Neural machine translation engines produce systematic errors which are not always easy to detect and correct in an end-to-end framework with millions of hidden parameters. One potential way to resolve these issues is doing so after the fact - correcting the errors by post-processing the output with an automatic post-editing (APE) step. This week we take a look at a neural approach to the APE problem.
An APE engine is usually trained on machine translated data and a reference, which is ideally the corresponding manually post-edited data. Since manual post-editing is costly, a parallel corpus can be used to train the APE engine, by translating its source side and comparing the translation to the target side. Freitag et al. (2019) propose a neural APE engine trained on monolingual data (provided source-target and target-source MT models are available) via round-trip translation. The data is translated from the source language to the target language and then translated back to the source language. A neural MT engine is then trained on the parallel corpus formed by the round-trip translated text and the original text. This engine can be used to correct typical MT errors in this language, whatever the source language.
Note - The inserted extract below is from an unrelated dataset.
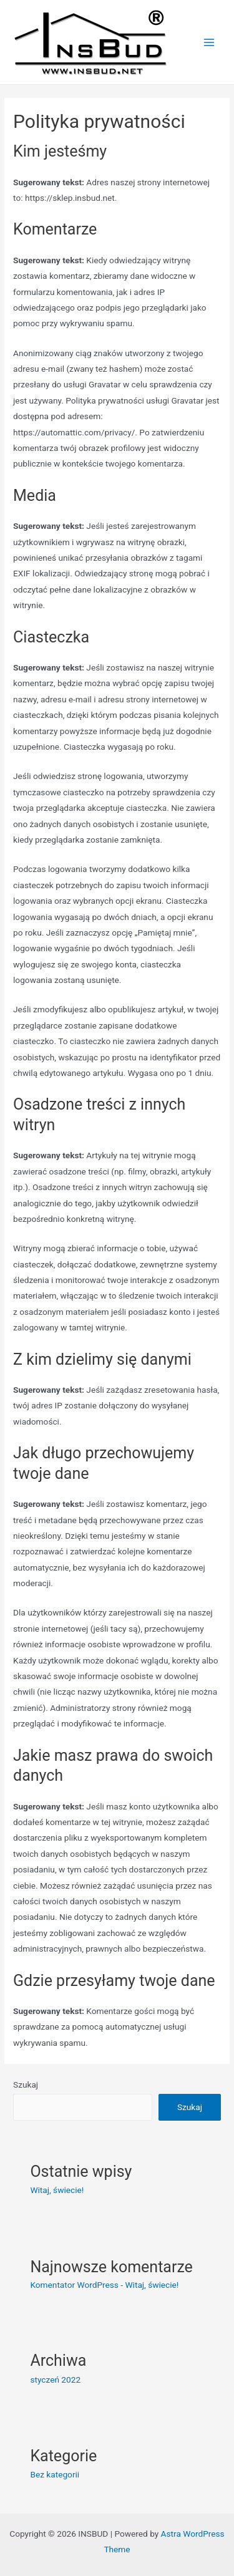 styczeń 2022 (55, 2380)
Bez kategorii (54, 2474)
It can be applied in a pivoting architecture: an MT system translates a text from a language A to language B. The APE engine then translates the MT output into corrected text in language B.
Freitag et al. use large parallel corpora in the news domain to train neural MT engines from source to target and target to source, and news crawl data as monolingual data for the round-trip translation. They observe no further improvement when using more than 24 million monolingual sentences to train the APE engine.
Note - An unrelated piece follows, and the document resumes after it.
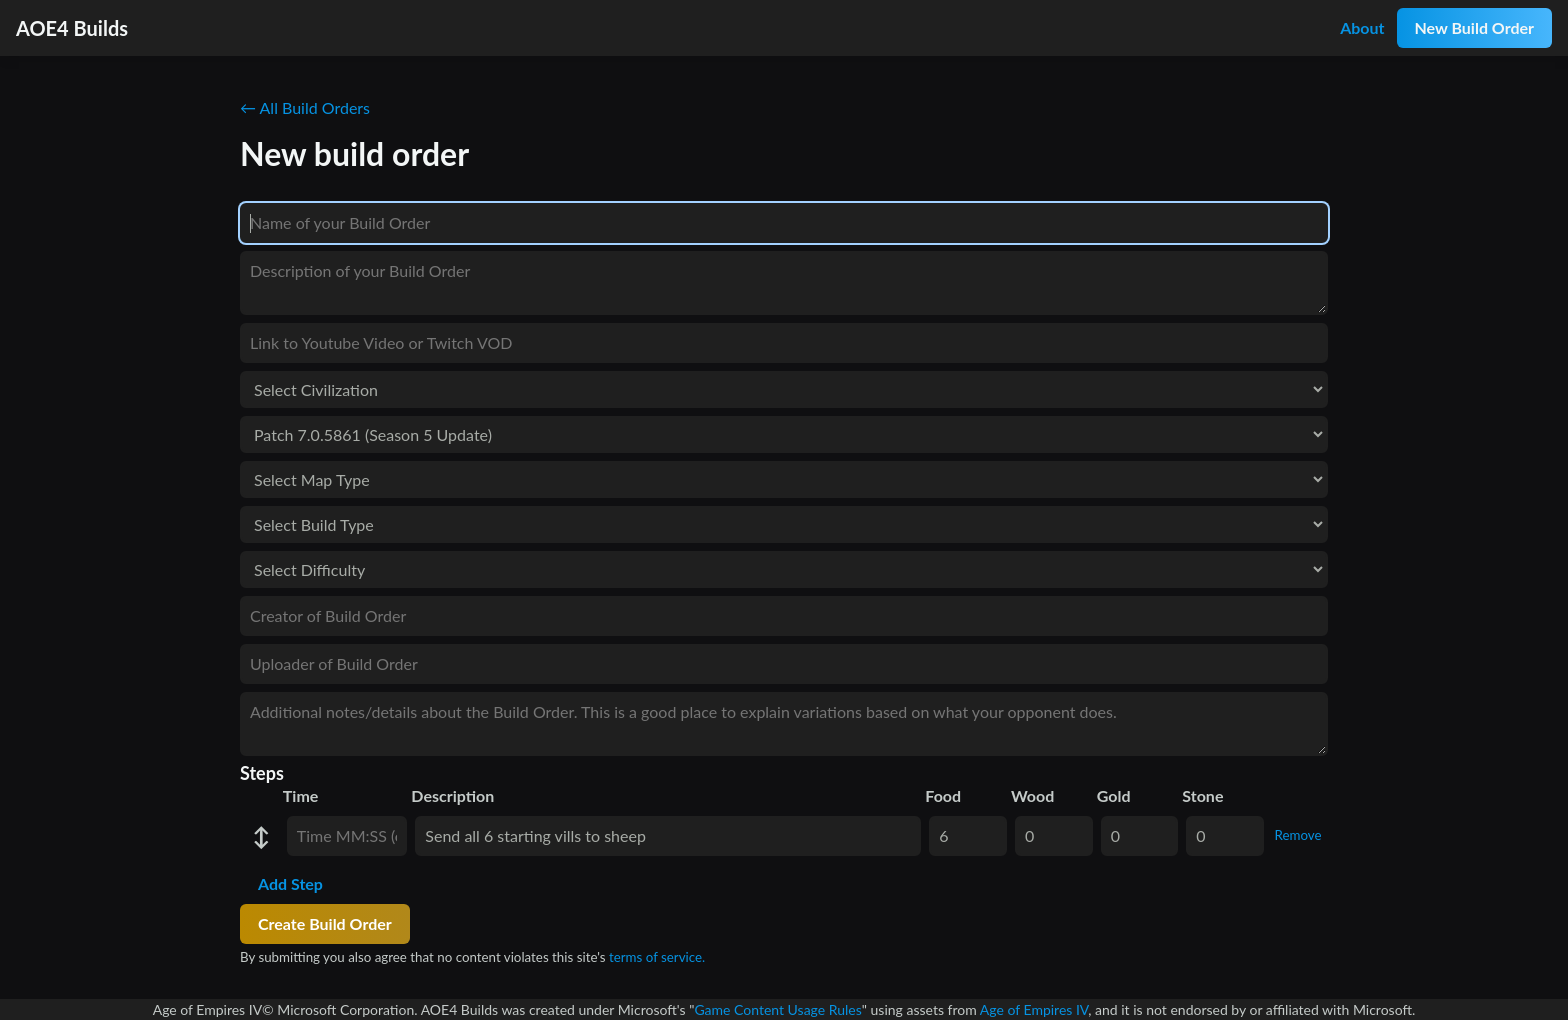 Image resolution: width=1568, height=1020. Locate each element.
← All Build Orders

They report results on the test sets released at the Third Conference on Machine Translation (WMT18). At WMT the same test sets are used to evaluate translation from language A to B and B to A. These test sets were built by manually translating half of the segments from A to B and the other half from B to A. Interestingly, the proposed APE engine improves the BLEU score significantly compared to the NMT output, but only on the target-language-original half of the test set. That is, when translating with the NMT engine a human-translated sentence and comparing the NMT and APE outputs to the target sentence, which is original. On the source-language-original half, BLEU score actually decreases. In contrast, in a manual evaluation, adequacy and fluency are improved by the APE engine compared to the NMT output in both test set halves. This means that the human translation has made a less natural instance of the target language. As a consequence, correcting unnatural aspects of the NMT output with the APE engine actually moves it away from this reference. This also calls for more care into the ways test sets are built.
The proposed text repair model trained on round-trip translated text is effective in improving translation quality, according to a manual evaluation. It improves mainly fluency, since it is trained only on data in the same language. An advantage of this model is the possibility to use it for any language pair with the same target language. The main inconvenience is that it adds another step in the translation pipeline, which will have some impact on the overall speed of the end to end process.